「冗談じゃない……」
彼は呆れた様子でそう言う。デビルーク王はそう簡単に自分の意思を曲げるような事をしない。それも解っているからこそ、尚更呆れの色は強かった。
彼の唯一の弱点を知らないにしろ、彼を親族として迎え入れれば戦争が起きる。それだけの利用価値が彼にはあるのだ。
だから彼はどの星にも過度に関わらないようにしてきたし、決して深い関係を持たないように心掛けた。

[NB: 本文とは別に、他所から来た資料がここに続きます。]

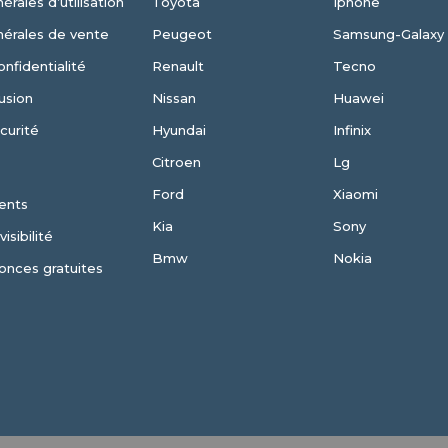
érales d’utilisation
Toyota
Iphone
nérales de vente
Peugeot
Samsung-Galaxy
onfidentialité
Renault
Tecno
usion
Nissan
Huawei
curité
Hyundai
Infinix
Citroen
Lg
Ford
Xiaomi
ents
Kia
Sony
isibilité
Bmw
Nokia
onces gratuites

「これは決定事項だ。他の星にも伝える準備をさせてある」
「また銀河大戦でも起こしたいのか?」
「俺はデビルーク王だ、文句のあるヤツは力ずくで黙らせる」
「……その縮んだ身体は戻さないけど、それでもか?」
デビルーク王は黙って頷く。彼はセフィの方に視線をやるが、セフィは首を横に振った。どうやら、今回はセフィでも説得が出来ないらしい。

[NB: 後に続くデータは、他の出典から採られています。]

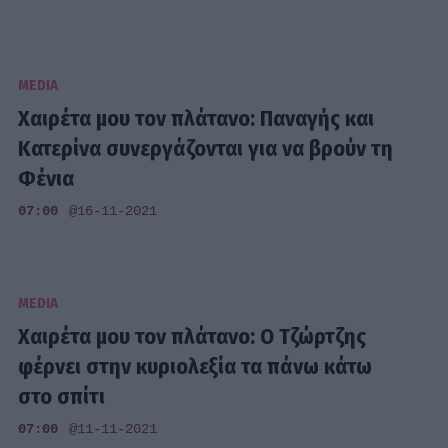
MEDIA
Χαιρέτα μου τον πλάτανο: Παναγής και
Κατερίνα συνεργάζονται για να βρούν τη
Φένια
07:00
@16-11-2021
MEDIA
Χαιρέτα μου τον πλάτανο: Ο Τζώρτζης
φέρνει στην κυριολεξία τα πάνω κάτω
στο σπίτι
07:00
@11-11-2021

「ナナやモモにはこれから伝えるが文句は言わない筈だ。元々、政略結婚の覚悟はさせていたからな。むしろ、悪い噂のないお前なら喜んで受けるだろ。アイツ等じゃ不満か?」
「そういう話じゃないだろ。俺の年齢も考えてみろ」
「中身がジジイでも身体は若いままだろ。ララより年下じゃねぇか」
「その姿でそれを言うか……」
デビルーク星人の特徴として、内包するエネルギーを大量に消費すると身体が縮むというものがある。デビルーク王も先の大戦の影響で赤子の様な背丈まで身体が縮んでいた。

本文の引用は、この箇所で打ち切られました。